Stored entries
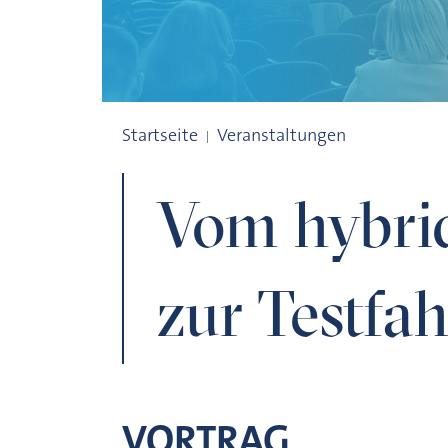
Vom hybriden Prototyp zur Testfahrt
Startseite
Veranstaltungen
Vom hybri
zur Testfah
VORTRAG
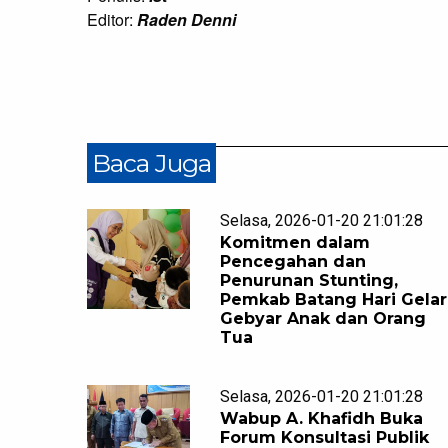
Editor:
Raden Denni
Baca Juga
Selasa, 2026-01-20 21:01:28
Komitmen dalam
Pencegahan dan
Penurunan Stunting,
Pemkab Batang Hari Gelar
Gebyar Anak dan Orang
Tua
Selasa, 2026-01-20 21:01:28
Wabup A. Khafidh Buka
Forum Konsultasi Publik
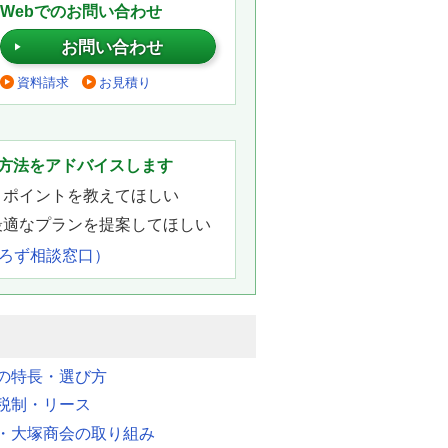
Webでのお問い合わせ
お問い合わせ
資料請求
お見積り
。
方法をアドバイスします
きポイントを教えてほしい
最適なプランを提案してほしい
よろず相談窓口）
明の特長・選び方
税制・リース
・大塚商会の取り組み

:: Task objective ::
Your reply should be the lines of the records from the start through the line with "Wabup A. Khafidh Buka", copied word for word, pictures omitted.

:: Reply to the exercise ::
Vom hybriden Prototyp zur Testfahrt
Startseite
Veranstaltungen
Vom hybri
zur Testfah
VORTRAG
Editor:
Raden Denni
Baca Juga
Selasa, 2026-01-20 21:01:28
Komitmen dalam
Pencegahan dan
Penurunan Stunting,
Pemkab Batang Hari Gelar
Gebyar Anak dan Orang
Tua
Selasa, 2026-01-20 21:01:28
Wabup A. Khafidh Buka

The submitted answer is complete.